Supplied records:
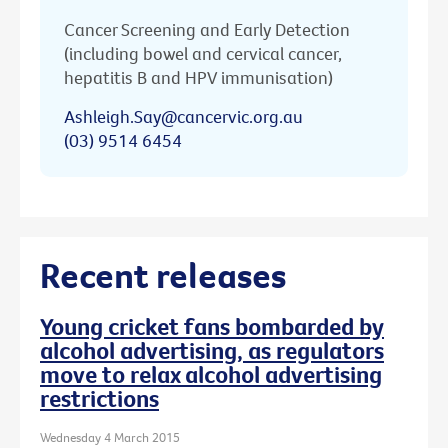
Cancer Screening and Early Detection
(including bowel and cervical cancer,
hepatitis B and HPV immunisation)
Ashleigh.Say@cancervic.org.au
(03) 9514 6454
Recent releases
Young cricket fans bombarded by
alcohol advertising, as regulators
move to relax alcohol advertising
restrictions
Wednesday 4 March 2015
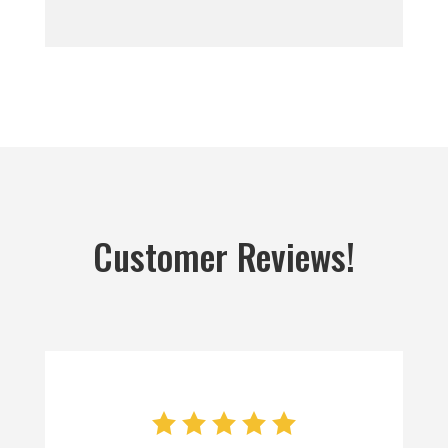
Customer Reviews!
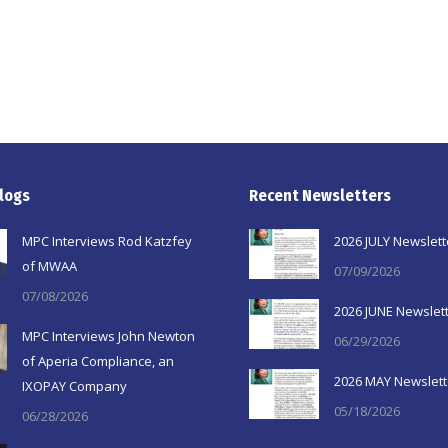
logs
Recent Newsletters
MPC Interviews Rod Katzfey
2026 JULY Newslett
of MWAA
07/09/2026
07/08/2026
2026 JUNE Newslet
MPC Interviews John Newton
06/29/2026
of Aperia Compliance, an
2026 MAY Newslett
IXOPAY Company
05/18/2026
06/28/2026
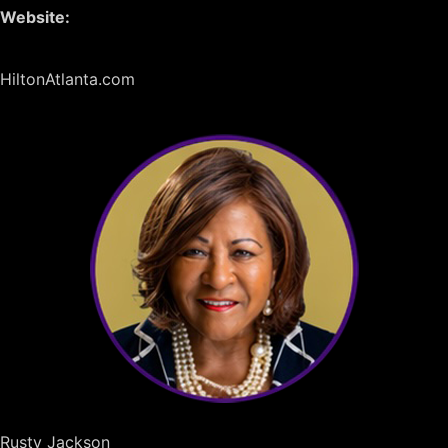
Website:
HiltonAtlanta.com
Rusty Jackson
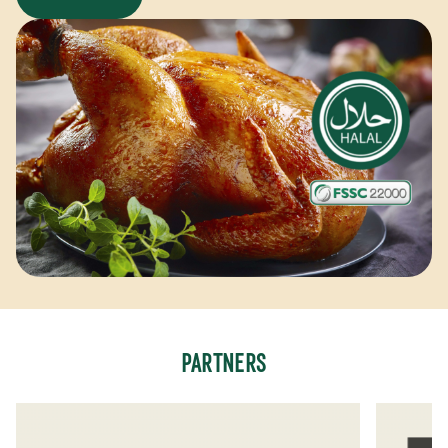
PARTNERS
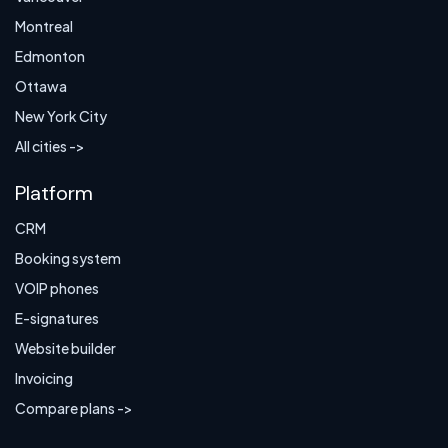
Montreal
Edmonton
Ottawa
New York City
All cities ->
Platform
CRM
Booking system
VOIP phones
E-signatures
Website builder
Invoicing
Compare plans ->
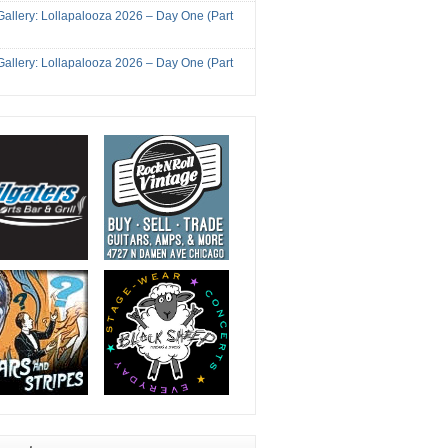
Gallery: Lollapalooza 2026 – Day One (Part
Gallery: Lollapalooza 2026 – Day One (Part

Work request:
Give back the data exactly, with no images.

Output for this task:
Cancer Screening and Early Detection
(including bowel and cervical cancer,
hepatitis B and HPV immunisation)
Ashleigh.Say@cancervic.org.au
(03) 9514 6454
Recent releases
Young cricket fans bombarded by
alcohol advertising, as regulators
move to relax alcohol advertising
restrictions
Wednesday 4 March 2015
Customer Reviews!
logs
Recent Newsletters
MPC Interviews Rod Katzfey
2026 JULY Newslett
of MWAA
07/09/2026
07/08/2026
2026 JUNE Newslet
MPC Interviews John Newton
06/29/2026
of Aperia Compliance, an
2026 MAY Newslett
IXOPAY Company
05/18/2026
06/28/2026
Website:
HiltonAtlanta.com
Rusty Jackson
PARTNERS
Montreal
Edmonton
Ottawa
New York City
All cities ->
Platform
CRM
Booking system
VOIP phones
E-signatures
Website builder
Invoicing
Compare plans ->
Gallery: Lollapalooza 2026 – Day One (Part
Gallery: Lollapalooza 2026 – Day One (Part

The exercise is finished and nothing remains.